* **Document layout analysis data**:
--------

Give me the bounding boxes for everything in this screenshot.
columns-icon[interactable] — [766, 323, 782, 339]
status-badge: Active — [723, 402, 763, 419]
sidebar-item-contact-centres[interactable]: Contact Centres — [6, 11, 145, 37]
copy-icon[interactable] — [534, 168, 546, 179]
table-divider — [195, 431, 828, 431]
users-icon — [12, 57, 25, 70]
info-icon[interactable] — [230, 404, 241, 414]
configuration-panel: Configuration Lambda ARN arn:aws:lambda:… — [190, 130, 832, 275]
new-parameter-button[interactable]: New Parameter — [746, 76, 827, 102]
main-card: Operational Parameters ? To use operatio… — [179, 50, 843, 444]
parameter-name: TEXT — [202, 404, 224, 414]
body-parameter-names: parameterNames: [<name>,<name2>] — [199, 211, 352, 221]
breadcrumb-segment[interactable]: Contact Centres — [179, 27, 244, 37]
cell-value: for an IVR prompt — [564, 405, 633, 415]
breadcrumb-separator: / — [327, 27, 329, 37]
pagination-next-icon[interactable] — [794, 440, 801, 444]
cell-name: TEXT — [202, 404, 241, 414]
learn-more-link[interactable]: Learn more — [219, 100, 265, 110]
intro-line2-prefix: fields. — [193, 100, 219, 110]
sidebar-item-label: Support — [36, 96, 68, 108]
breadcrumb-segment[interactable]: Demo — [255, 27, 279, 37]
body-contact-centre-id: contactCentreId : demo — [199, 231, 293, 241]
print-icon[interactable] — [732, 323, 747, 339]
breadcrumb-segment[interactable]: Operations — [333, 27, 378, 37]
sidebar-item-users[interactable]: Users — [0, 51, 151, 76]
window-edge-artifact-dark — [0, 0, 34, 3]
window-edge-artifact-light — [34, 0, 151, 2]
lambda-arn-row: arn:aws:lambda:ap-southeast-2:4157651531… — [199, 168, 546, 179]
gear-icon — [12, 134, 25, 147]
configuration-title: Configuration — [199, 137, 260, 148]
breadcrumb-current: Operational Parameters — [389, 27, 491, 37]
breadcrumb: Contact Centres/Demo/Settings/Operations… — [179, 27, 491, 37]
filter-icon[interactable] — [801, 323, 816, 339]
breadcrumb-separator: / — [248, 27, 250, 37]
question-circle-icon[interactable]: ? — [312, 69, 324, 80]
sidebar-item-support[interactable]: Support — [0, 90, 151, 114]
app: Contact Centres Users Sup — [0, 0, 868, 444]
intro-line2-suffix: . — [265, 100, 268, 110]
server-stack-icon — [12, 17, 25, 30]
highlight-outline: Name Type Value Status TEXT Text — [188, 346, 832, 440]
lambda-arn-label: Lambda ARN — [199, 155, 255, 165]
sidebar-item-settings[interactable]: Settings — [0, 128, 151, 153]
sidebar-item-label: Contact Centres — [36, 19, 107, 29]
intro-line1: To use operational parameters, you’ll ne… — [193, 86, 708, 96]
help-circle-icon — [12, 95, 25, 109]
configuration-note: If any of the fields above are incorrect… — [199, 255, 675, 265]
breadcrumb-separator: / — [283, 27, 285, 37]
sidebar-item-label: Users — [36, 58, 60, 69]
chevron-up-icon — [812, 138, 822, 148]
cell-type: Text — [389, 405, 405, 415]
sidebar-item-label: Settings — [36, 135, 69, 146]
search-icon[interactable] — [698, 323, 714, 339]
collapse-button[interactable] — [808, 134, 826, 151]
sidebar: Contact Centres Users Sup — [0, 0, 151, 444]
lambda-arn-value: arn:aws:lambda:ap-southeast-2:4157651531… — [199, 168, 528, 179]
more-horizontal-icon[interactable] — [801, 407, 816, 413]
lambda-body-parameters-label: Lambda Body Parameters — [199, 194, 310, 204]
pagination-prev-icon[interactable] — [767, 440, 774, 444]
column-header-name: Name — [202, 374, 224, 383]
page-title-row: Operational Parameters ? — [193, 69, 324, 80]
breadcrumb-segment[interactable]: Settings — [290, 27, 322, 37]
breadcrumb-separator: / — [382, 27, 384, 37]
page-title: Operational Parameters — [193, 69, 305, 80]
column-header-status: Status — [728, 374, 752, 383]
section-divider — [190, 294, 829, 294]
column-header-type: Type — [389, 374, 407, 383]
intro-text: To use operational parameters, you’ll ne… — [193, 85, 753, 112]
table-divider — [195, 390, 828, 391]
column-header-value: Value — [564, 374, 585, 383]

--------

Reproduce the data shown above in its entirety, keeping each word as it is.

* **WRITTEN RESPONSE**:
Give me the bounding boxes for everything in this screenshot.
columns-icon[interactable] — [766, 323, 782, 339]
status-badge: Active — [723, 402, 763, 419]
sidebar-item-contact-centres[interactable]: Contact Centres — [6, 11, 145, 37]
copy-icon[interactable] — [534, 168, 546, 179]
table-divider — [195, 431, 828, 431]
users-icon — [12, 57, 25, 70]
info-icon[interactable] — [230, 404, 241, 414]
configuration-panel: Configuration Lambda ARN arn:aws:lambda:… — [190, 130, 832, 275]
new-parameter-button[interactable]: New Parameter — [746, 76, 827, 102]
main-card: Operational Parameters ? To use operatio… — [179, 50, 843, 444]
parameter-name: TEXT — [202, 404, 224, 414]
body-parameter-names: parameterNames: [<name>,<name2>] — [199, 211, 352, 221]
breadcrumb-segment[interactable]: Contact Centres — [179, 27, 244, 37]
cell-value: for an IVR prompt — [564, 405, 633, 415]
breadcrumb-separator: / — [327, 27, 329, 37]
pagination-next-icon[interactable] — [794, 440, 801, 444]
cell-name: TEXT — [202, 404, 241, 414]
learn-more-link[interactable]: Learn more — [219, 100, 265, 110]
intro-line2-prefix: fields. — [193, 100, 219, 110]
sidebar-item-label: Support — [36, 96, 68, 108]
breadcrumb-segment[interactable]: Demo — [255, 27, 279, 37]
body-contact-centre-id: contactCentreId : demo — [199, 231, 293, 241]
print-icon[interactable] — [732, 323, 747, 339]
breadcrumb-segment[interactable]: Operations — [333, 27, 378, 37]
sidebar-item-users[interactable]: Users — [0, 51, 151, 76]
window-edge-artifact-dark — [0, 0, 34, 3]
window-edge-artifact-light — [34, 0, 151, 2]
lambda-arn-row: arn:aws:lambda:ap-southeast-2:4157651531… — [199, 168, 546, 179]
gear-icon — [12, 134, 25, 147]
configuration-title: Configuration — [199, 137, 260, 148]
breadcrumb-current: Operational Parameters — [389, 27, 491, 37]
breadcrumb: Contact Centres/Demo/Settings/Operations… — [179, 27, 491, 37]
filter-icon[interactable] — [801, 323, 816, 339]
breadcrumb-separator: / — [248, 27, 250, 37]
question-circle-icon[interactable]: ? — [312, 69, 324, 80]
sidebar-item-support[interactable]: Support — [0, 90, 151, 114]
app: Contact Centres Users Sup — [0, 0, 868, 444]
intro-line2-suffix: . — [265, 100, 268, 110]
server-stack-icon — [12, 17, 25, 30]
highlight-outline: Name Type Value Status TEXT Text — [188, 346, 832, 440]
lambda-arn-label: Lambda ARN — [199, 155, 255, 165]
sidebar-item-settings[interactable]: Settings — [0, 128, 151, 153]
sidebar-item-label: Contact Centres — [36, 19, 107, 29]
intro-line1: To use operational parameters, you’ll ne… — [193, 86, 708, 96]
help-circle-icon — [12, 95, 25, 109]
configuration-note: If any of the fields above are incorrect… — [199, 255, 675, 265]
breadcrumb-separator: / — [283, 27, 285, 37]
sidebar-item-label: Users — [36, 58, 60, 69]
chevron-up-icon — [812, 138, 822, 148]
cell-type: Text — [389, 405, 405, 415]
sidebar-item-label: Settings — [36, 135, 69, 146]
search-icon[interactable] — [698, 323, 714, 339]
collapse-button[interactable] — [808, 134, 826, 151]
sidebar: Contact Centres Users Sup — [0, 0, 151, 444]
lambda-arn-value: arn:aws:lambda:ap-southeast-2:4157651531… — [199, 168, 528, 179]
more-horizontal-icon[interactable] — [801, 407, 816, 413]
lambda-body-parameters-label: Lambda Body Parameters — [199, 194, 310, 204]
pagination-prev-icon[interactable] — [767, 440, 774, 444]
column-header-name: Name — [202, 374, 224, 383]
page-title-row: Operational Parameters ? — [193, 69, 324, 80]
breadcrumb-segment[interactable]: Settings — [290, 27, 322, 37]
breadcrumb-separator: / — [382, 27, 384, 37]
page-title: Operational Parameters — [193, 69, 305, 80]
column-header-status: Status — [728, 374, 752, 383]
section-divider — [190, 294, 829, 294]
column-header-type: Type — [389, 374, 407, 383]
intro-text: To use operational parameters, you’ll ne… — [193, 85, 753, 112]
table-divider — [195, 390, 828, 391]
column-header-value: Value — [564, 374, 585, 383]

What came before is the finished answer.